**BRIEF**
From the records that follow, give the number of lines that include the word "information", with no further words.

***** DATASET ENTRIES *****

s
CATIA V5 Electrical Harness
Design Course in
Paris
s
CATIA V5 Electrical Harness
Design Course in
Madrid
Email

*****
***** DATASET ENTRIES *****

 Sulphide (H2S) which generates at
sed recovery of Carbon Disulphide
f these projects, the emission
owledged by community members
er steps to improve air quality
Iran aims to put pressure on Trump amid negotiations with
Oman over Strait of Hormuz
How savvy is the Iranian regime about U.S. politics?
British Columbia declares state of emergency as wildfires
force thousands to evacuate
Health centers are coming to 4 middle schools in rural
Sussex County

*****
***** DATASET ENTRIES *****

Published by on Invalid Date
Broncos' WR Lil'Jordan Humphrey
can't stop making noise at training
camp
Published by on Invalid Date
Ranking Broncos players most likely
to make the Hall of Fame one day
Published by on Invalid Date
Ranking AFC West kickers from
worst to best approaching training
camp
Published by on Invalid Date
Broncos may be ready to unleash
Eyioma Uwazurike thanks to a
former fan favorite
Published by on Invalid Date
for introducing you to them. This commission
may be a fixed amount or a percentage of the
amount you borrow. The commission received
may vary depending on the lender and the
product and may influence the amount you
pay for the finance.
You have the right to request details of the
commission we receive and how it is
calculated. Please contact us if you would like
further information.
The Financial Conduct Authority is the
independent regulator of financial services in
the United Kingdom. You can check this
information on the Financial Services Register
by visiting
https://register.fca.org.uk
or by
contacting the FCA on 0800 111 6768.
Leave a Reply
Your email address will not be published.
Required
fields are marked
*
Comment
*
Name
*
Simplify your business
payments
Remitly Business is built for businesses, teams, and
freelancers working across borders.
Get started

*****

**OUTPUT FOR THIS EXERCISE**
2